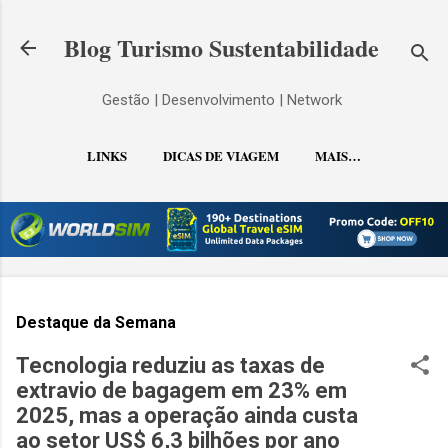
Pular para o conteúdo principal
Blog Turismo Sustentabilidade
Gestão | Desenvolvimento | Network
LINKS
DICAS DE VIAGEM
MAIS…
CONTATO
Destaque da Semana
Tecnologia reduziu as taxas de
extravio de bagagem em 23% em
2025, mas a operação ainda custa
ao setor US$ 6,3 bilhões por ano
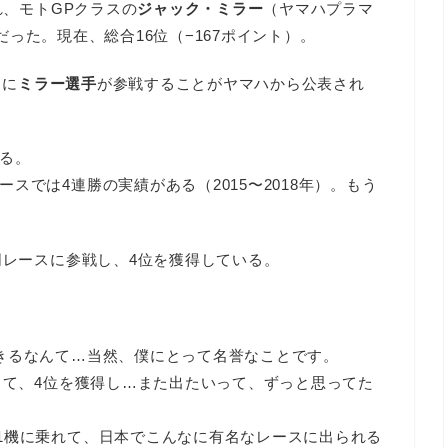
れ、モトGPクラスの
ジャック・ミラー
（ヤマハプラマ
だった。現在、総合16位（−167ポイント）。
）に
ミラー選手
が参戦することがヤマハから公表され
る。
スでは4連勝の実績がある（2015〜2018年）。もう
。
同レースに参戦し、4位を獲得している。
きるなんて…当然、僕にとって名誉なことです。
して、4位を獲得し…また出たいって、ずっと思ってた
1機に乗れて、日本でこんなに有名なレースに出られる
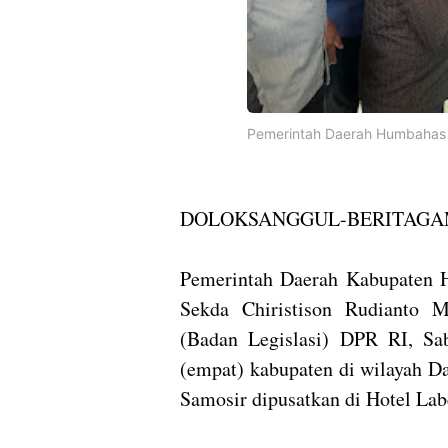
Pemerintah Daerah Humbahas I
DOLOKSANGGUL-BERITAGA
Pemerintah Daerah Kabupaten 
Sekda Chiristison Rudianto 
(Badan Legislasi) DPR RI, Sa
(empat) kabupaten di wilayah D
Samosir dipusatkan di Hotel La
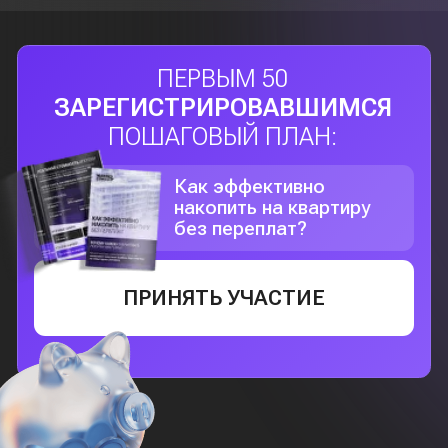
ЧТОБЫ ЗАРЕГИСТРИРОВАТЬСЯ
НА ИНТЕНСИВ, ЗАПОЛНИТЕ
ФОРМУ НИЖЕ
Укажите номер WhatsApp (на него
придёт ссылка)
+7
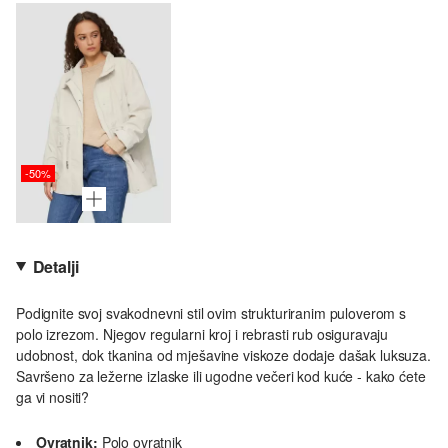
-50%
Detalji
Podignite svoj svakodnevni stil ovim strukturiranim puloverom s
polo izrezom. Njegov regularni kroj i rebrasti rub osiguravaju
udobnost, dok tkanina od mješavine viskoze dodaje dašak luksuza.
Savršeno za ležerne izlaske ili ugodne večeri kod kuće - kako ćete
ga vi nositi?
Ovratnik:
Polo ovratnik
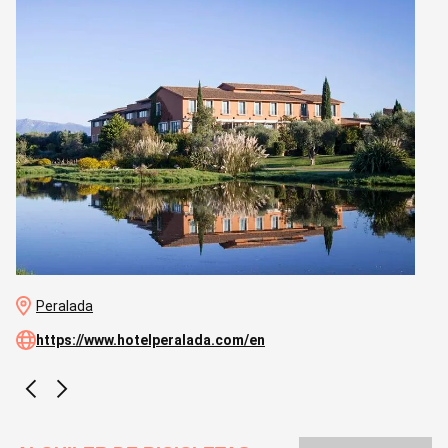
Peralada
https://www.hotelperalada.com/en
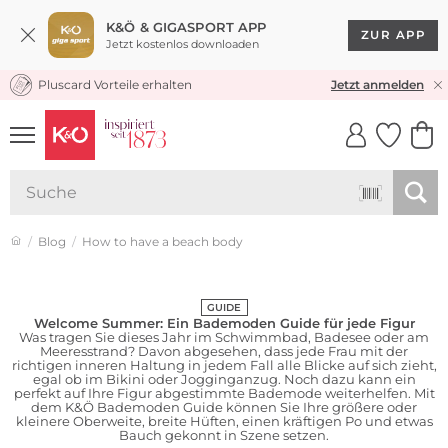
K&Ö & GIGASPORT APP
ZUR APP
Jetzt kostenlos downloaden
Pluscard Vorteile erhalten
KOSTENLOSER VERSAND* & RÜCKVERSAND
Jetzt anmelden
UNSERE APP
CLICK &
CLICK &
COLLECT
RESERVE
Blog
How to have a beach body
GUIDE
Welcome Summer: Ein Bademoden Guide für jede Figur
Was tragen Sie dieses Jahr im Schwimmbad, Badesee oder am
Meeresstrand? Davon abgesehen, dass jede Frau mit der
richtigen inneren Haltung in jedem Fall alle Blicke auf sich zieht,
egal ob im Bikini oder Jogginganzug. Noch dazu kann ein
perfekt auf Ihre Figur abgestimmte Bademode weiterhelfen. Mit
dem K&Ö Bademoden Guide können Sie Ihre größere oder
kleinere Oberweite, breite Hüften, einen kräftigen Po und etwas
Bauch gekonnt in Szene setzen.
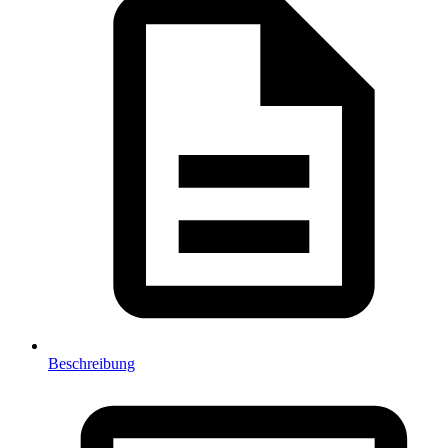
Beschreibung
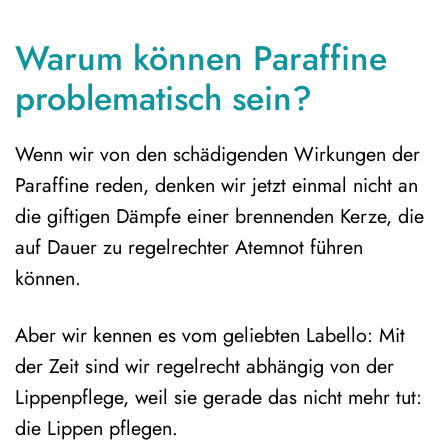
Warum können Paraffine
problematisch sein?
Wenn wir von den schädigenden Wirkungen der
Paraffine reden, denken wir jetzt einmal nicht an
die giftigen Dämpfe einer brennenden Kerze, die
auf Dauer zu regelrechter Atemnot führen
können.
Aber wir kennen es vom geliebten Labello: Mit
der Zeit sind wir regelrecht abhängig von der
Lippenpflege, weil sie gerade das nicht mehr tut:
die Lippen pflegen.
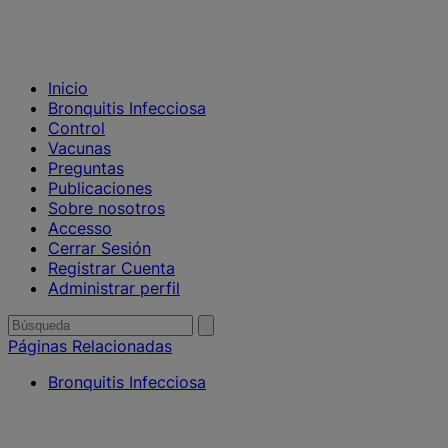
Inicio
Bronquitis Infecciosa
Control
Vacunas
Preguntas
Publicaciones
Sobre nosotros
Accesso
Cerrar Sesión
Registrar Cuenta
Administrar perfil
Buscar
enviar
búsqueda
por
Páginas Relacionadas
Bronquitis Infecciosa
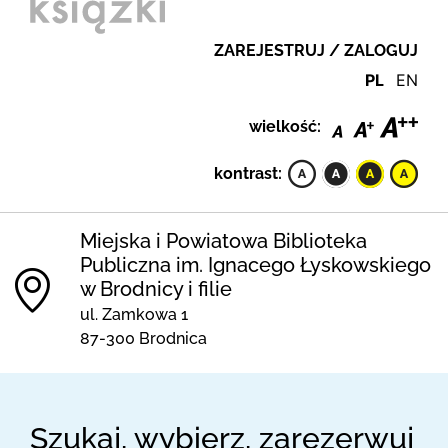
ZAREJESTRUJ / ZALOGUJ
PL
EN
wielkość:
kontrast:
Miejska i Powiatowa Biblioteka
Publiczna im. Ignacego Łyskowskiego
w Brodnicy i filie
ul. Zamkowa 1
87-300 Brodnica
Szukaj, wybierz, zarezerwuj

= Exercise description =
All lines that contain the word "Figur" must be copied from the records above.

= Solved problem =
Welcome Summer: Ein Bademoden Guide für jede Figur
perfekt auf Ihre Figur abgestimmte Bademode weiterhelfen. Mit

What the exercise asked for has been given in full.